Des industriels comme Legrand proposent déjà des dispositifs permettant de piloter chaque équipement à distance, par exemple réduire le chauffage ou couper les équipements en veille. Mais tout cela ne fonctionnera que si l’on aide chaque usager à interpréter ces données, et si le coût de ce service n’est pas trop élevé. Et surtout, il faut que les tarifs en heures creuses proposés par les fournisseurs d’électricité soient suffisamment attrayants par rapport aux tarifs en heures pleines pour que les usagers acceptent la contrainte de différer leur consommation. Pour Marc Boillot, « Linky jouera le même rôle que l’i-Phone, et les industriels développeront des applications pour utiliser au mieux ce compteur afin d’économiser l’énergie ».

Le Smart Grid à l’étranger

Schéma de distribution du réseau Smart Grid en Amérique © DR

La France n’est évidemment pas la seule à s’intéresser aux réseaux intelligents. Aux États-Unis, par exemple, où le réseau électrique, partagé entre plusieurs opérateurs, est en mauvais état, le Smart Grid est devenu une nécessité. Dans le plan de relance de 40 milliards de dollars présenté en février 2009 par le président Obama, 4,5 milliards sont consacrés aux réseaux électriques avec, par exemple, l’installation de 2 millions de compteurs intelligents à Houston au Texas.
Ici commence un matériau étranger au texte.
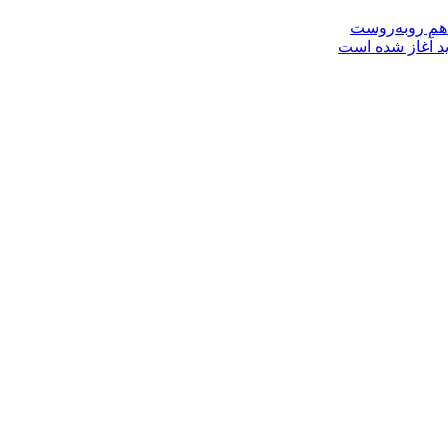
 هم روبه‌روست
ید آغاز شده است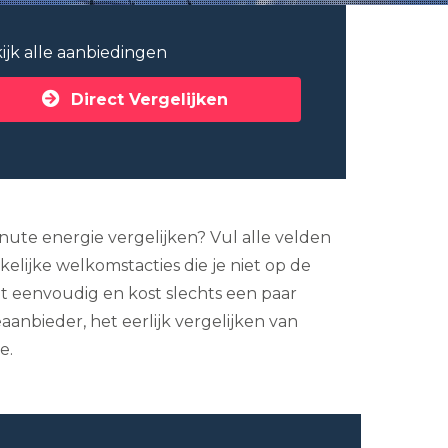
ijk alle aanbiedingen
Direct Vergelijken
inute energie vergelijken? Vul alle velden
elijke welkomstacties die je niet op de
t eenvoudig en kost slechts een paar
anbieder, het eerlijk vergelijken van
e.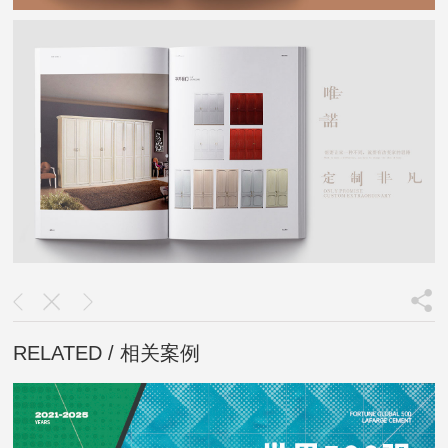
RELATED / 相关案例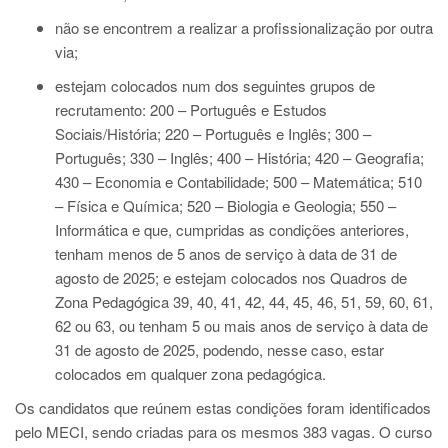
não se encontrem a realizar a profissionalização por outra
via;
estejam colocados num dos seguintes grupos de
recrutamento: 200 – Português e Estudos
Sociais/História; 220 – Português e Inglês; 300 –
Português; 330 – Inglês; 400 – História; 420 – Geografia;
430 – Economia e Contabilidade; 500 – Matemática; 510
– Física e Química; 520 – Biologia e Geologia; 550 –
Informática e que, cumpridas as condições anteriores,
tenham menos de 5 anos de serviço à data de 31 de
agosto de 2025; e estejam colocados nos Quadros de
Zona Pedagógica 39, 40, 41, 42, 44, 45, 46, 51, 59, 60, 61,
62 ou 63, ou tenham 5 ou mais anos de serviço à data de
31 de agosto de 2025, podendo, nesse caso, estar
colocados em qualquer zona pedagógica.
Os candidatos que reúnem estas condições foram identificados
pelo MECI, sendo criadas para os mesmos 383 vagas. O curso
Mais c’est surtout au Japon que les expériences sur le Smart Grid sont les plus avancées. Quatre tests grandeur nature de réseaux intelligents ont été lancés en 2010 pour une durée de cinq ans. Ils porteront à la fois sur les économies d’énergie, l’intégration des systèmes photovoltaïques et des bornes de recharge des véhicules électriques.